We can do some transformations to your problem to show that it's easily solvable via a linear program:
Given a matrix $M$ with non-negative real entries and a vector $v$ you wish to solve the problem:
$$
\begin{align}
\min_v \quad & \lVert Mv \rVert_\infty \\
s.t. \quad & v_i\ge0 \\
& \sum_i v_i = 1
\end{align}
$$
Now, note that $\lVert Mv \rVert_\infty = max_i |(Mv)_i|$. With this in hand we get to the problem:
$$
\begin{align}
\min_v \quad & \max_i |(Mv)_i| \\
s.t. \quad & v_i\ge0 \\
& \sum_i v_i = 1
\end{align}
$$
We can treat an absolute value $|x|$ in a min-LP by replacing $|x|$ with a variable $y$ and adding the constraints $x\le y$ and $-x\le y$.
We can replace a maximum function in a min-LP by replacing $\max_i (x)_i$ with a variable $y$ and adding the constraints $x_1\le y, x_2\le y, \ldots, x_n \le y$.
We can therefore rewrite the problem as
$$
\begin{align}
\min_v \quad & y \\
s.t. \quad & v_i\ge0 \\
& \sum_i v_i = 1 \\
& (M_{1,*} v) \le y \\
& -(M_{1,*} v) \le y \\
& (M_{i,*} v) \le y \\
& -(M_{i,*} v) \le y \\
\end{align}
$$
Where $M_{i,*}$ is the $i$-th row of the matrix $M$.
Since this is a convex problem, you can solve it using cvxpy like so:
import cvxpy as cp
import numpy as np
M = np.random.rand(10,10)
v = cp.Variable(10)
objective = cp.Minimize(cp.norm(M*v, 'inf'))
constraints = [sum(v)==1, v>=0]
problem = cp.Problem(objective, constraints)
objval = problem.solve()
print("Objective value = ", objval)
print("v values = ", v.value)
Notice that CVXPY has automagically performed all of the transformations we used above.
Now, efficiency. We can judge this by multiple metrics.
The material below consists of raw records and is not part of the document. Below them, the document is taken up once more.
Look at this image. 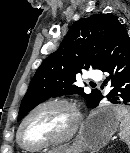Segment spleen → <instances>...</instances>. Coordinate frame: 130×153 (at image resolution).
I'll list each match as a JSON object with an SVG mask.
<instances>
[{"label":"spleen","mask_w":130,"mask_h":153,"mask_svg":"<svg viewBox=\"0 0 130 153\" xmlns=\"http://www.w3.org/2000/svg\"><path fill=\"white\" fill-rule=\"evenodd\" d=\"M115 111L120 121V138L130 149V109L125 107H116Z\"/></svg>","instance_id":"3e777b00"}]
</instances>
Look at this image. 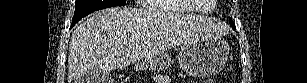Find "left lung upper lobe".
Instances as JSON below:
<instances>
[{
    "label": "left lung upper lobe",
    "instance_id": "obj_1",
    "mask_svg": "<svg viewBox=\"0 0 307 83\" xmlns=\"http://www.w3.org/2000/svg\"><path fill=\"white\" fill-rule=\"evenodd\" d=\"M230 25H231L233 28H235V25H234L232 19H230Z\"/></svg>",
    "mask_w": 307,
    "mask_h": 83
}]
</instances>
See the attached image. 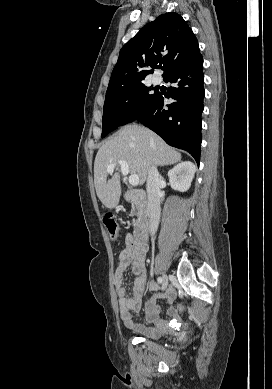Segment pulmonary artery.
Wrapping results in <instances>:
<instances>
[{
	"label": "pulmonary artery",
	"instance_id": "1",
	"mask_svg": "<svg viewBox=\"0 0 272 389\" xmlns=\"http://www.w3.org/2000/svg\"><path fill=\"white\" fill-rule=\"evenodd\" d=\"M153 82H154L155 84L160 83V78L154 77V78H153Z\"/></svg>",
	"mask_w": 272,
	"mask_h": 389
}]
</instances>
- Your time. It's hopefully obvious that CVXPY and similar tools offer an extremely efficient and flexible way of solving this kind of problem. If you need to add constraints later you can do so quickly.
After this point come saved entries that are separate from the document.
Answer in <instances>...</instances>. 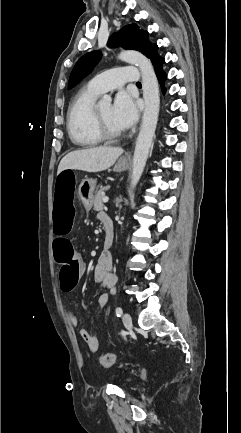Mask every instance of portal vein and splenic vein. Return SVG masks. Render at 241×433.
Masks as SVG:
<instances>
[{
	"label": "portal vein and splenic vein",
	"instance_id": "portal-vein-and-splenic-vein-1",
	"mask_svg": "<svg viewBox=\"0 0 241 433\" xmlns=\"http://www.w3.org/2000/svg\"><path fill=\"white\" fill-rule=\"evenodd\" d=\"M109 201V198L107 197V196H105L104 198H103V203H107Z\"/></svg>",
	"mask_w": 241,
	"mask_h": 433
}]
</instances>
- Compute time. LP solvers are often highly optimized. You should expect them to work quickly even with large numbers of variables and constraints.
Let's look at this second point by timing the above:
import cvxpy as cp
import numpy as np
import timeit
M = np.random.rand(1000,1000)
v = cp.Variable(1000)
objective = cp.Minimize(cp.norm(M*v, 'inf'))
constraints = [sum(v)==1, v>=0]
problem = cp.Problem(objective, constraints)
timeit.timeit(lambda: problem.solve(), number=4)
This gives:
Size | Time
10x10 | 0.39s
100x100 | 3.37s
1000x1000 | 345s
A lot of this is Python overhead. If we instead use Julia, we get much better timing:
using Convex
using ECOS
M = rand(10,10);
v = Variable(10);
problem=minimize(norm_inf(M*v), [v>=0, sum(v)==1])
@time solve!(problem, ECOS.Optimizer)
Timing results:
Size | Time
10x10 | 0.0033s
100x100 | 0.07s
1000x1000 | 96s
Much better! Note that we're also using the ECOS solver. Other options, especially commercial ones, might be much faster.
I'm skeptical that other approaches would improve much on the times for smaller (10x10, 100x100) problems, or that you'd be able to make meaningful use of those improvements (outside of some HPC context).
Dynamic programming, as another answer suggested, might also be tricky to implement here. DP alone is slow because the game tree expands exponentially for each additional level of recursion. You make DP fast by memoizing states, but that's impractical if your states are continuous (your problem) or don't overlap (chess, Go).
EDIT:
Brian Borchers comments:
Note that since M has nonnegative entries and v≥0, you don't actually need to handle the absolute values
I'd avoided making use of this information initially in order to provide a fully general answer, but if we do leverage it in Julia:
using Convex
using ECOS
N = 1000
M = rand(N,N);
v = Variable(N);
problem=minimize(maximum(M*v), [v>=0, sum(v)==1])
@time solve!(problem, ECOS.Optimizer)
With this simplification of the constraints, the 1000x1000 problem takes only 19s!